:: SOURCE RECORDS ::
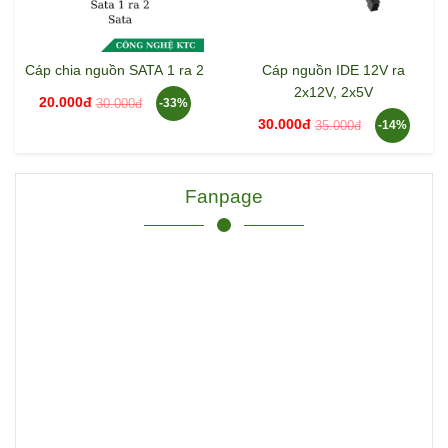
Cáp chia nguồn SATA 1 ra 2
Cáp nguồn IDE 12V ra
2x12V, 2x5V
20.000đ
30.000đ
-33%
30.000đ
35.000đ
-14%
Fanpage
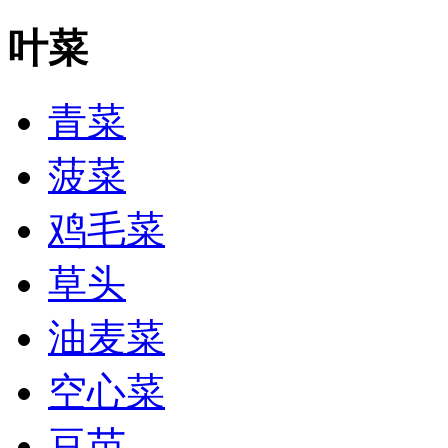
叶菜
青菜
菠菜
鸡毛菜
草头
油麦菜
空心菜
豆苗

:: YOUR OBJECTIVE ::
Reproduce the data above exactly, leaving out any picture in it.

:: EXERCISE ANSWER ::
Cáp chia nguồn SATA 1 ra 2
Cáp nguồn IDE 12V ra
2x12V, 2x5V
20.000đ
30.000đ
-33%
30.000đ
35.000đ
-14%
Fanpage
叶菜
青菜
菠菜
鸡毛菜
草头
油麦菜
空心菜
豆苗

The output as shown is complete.